DATA FOR ANALYSIS:
= = = = =
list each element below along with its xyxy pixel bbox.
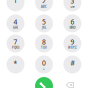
button[interactable]: 6: [63, 14, 81, 32]
button[interactable]: 2: [35, 0, 53, 11]
staticText: 5: [42, 17, 46, 26]
staticText: 6: [70, 17, 74, 26]
button[interactable]: 8: [35, 34, 53, 52]
staticText: GHI: [13, 26, 18, 29]
staticText: MNO: [69, 26, 75, 29]
staticText: #: [70, 58, 74, 67]
button[interactable]: 5: [35, 14, 53, 32]
staticText: JKL: [42, 26, 46, 29]
staticText: 0: [42, 58, 46, 67]
staticText: 8: [42, 38, 46, 46]
staticText: 9: [70, 38, 74, 46]
staticText: PQRS: [12, 46, 19, 49]
button[interactable]: Call: [35, 77, 53, 88]
staticText: *: [14, 58, 18, 67]
button[interactable]: *: [6, 56, 24, 74]
staticText: 1: [14, 0, 18, 5]
staticText: ABC: [41, 5, 47, 8]
button[interactable]: 0: [35, 56, 53, 74]
staticText: +: [43, 67, 45, 70]
staticText: TUV: [41, 46, 47, 49]
staticText: WXYZ: [68, 46, 77, 49]
button[interactable]: 7: [6, 34, 24, 52]
staticText: 7: [14, 38, 18, 46]
button[interactable]: #: [63, 56, 81, 74]
staticText: DEF: [70, 5, 74, 8]
button[interactable]: 1: [6, 0, 24, 11]
button[interactable]: 3: [63, 0, 81, 11]
button[interactable]: 4: [6, 14, 24, 32]
button[interactable]: Delete: [61, 76, 79, 88]
staticText: 3: [70, 0, 74, 5]
staticText: 2: [42, 0, 46, 5]
button[interactable]: 9: [63, 34, 81, 52]
staticText: 4: [14, 17, 18, 26]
= = = = =
Make an exact copy of every entry above, minus the images.

TASK RESPONSE:
list each element below along with its xyxy pixel bbox.
button[interactable]: 6: [63, 14, 81, 32]
button[interactable]: 2: [35, 0, 53, 11]
staticText: 5: [42, 17, 46, 26]
staticText: 6: [70, 17, 74, 26]
button[interactable]: 8: [35, 34, 53, 52]
staticText: GHI: [13, 26, 18, 29]
staticText: MNO: [69, 26, 75, 29]
staticText: #: [70, 58, 74, 67]
button[interactable]: 5: [35, 14, 53, 32]
staticText: JKL: [42, 26, 46, 29]
staticText: 0: [42, 58, 46, 67]
staticText: 8: [42, 38, 46, 46]
staticText: 9: [70, 38, 74, 46]
staticText: PQRS: [12, 46, 19, 49]
button[interactable]: Call: [35, 77, 53, 88]
staticText: *: [14, 58, 18, 67]
button[interactable]: *: [6, 56, 24, 74]
staticText: 1: [14, 0, 18, 5]
staticText: ABC: [41, 5, 47, 8]
button[interactable]: 0: [35, 56, 53, 74]
staticText: +: [43, 67, 45, 70]
staticText: TUV: [41, 46, 47, 49]
staticText: WXYZ: [68, 46, 77, 49]
button[interactable]: 7: [6, 34, 24, 52]
staticText: 7: [14, 38, 18, 46]
button[interactable]: #: [63, 56, 81, 74]
staticText: DEF: [70, 5, 74, 8]
button[interactable]: 1: [6, 0, 24, 11]
button[interactable]: 3: [63, 0, 81, 11]
button[interactable]: 4: [6, 14, 24, 32]
button[interactable]: Delete: [61, 76, 79, 88]
staticText: 3: [70, 0, 74, 5]
staticText: 2: [42, 0, 46, 5]
button[interactable]: 9: [63, 34, 81, 52]
staticText: 4: [14, 17, 18, 26]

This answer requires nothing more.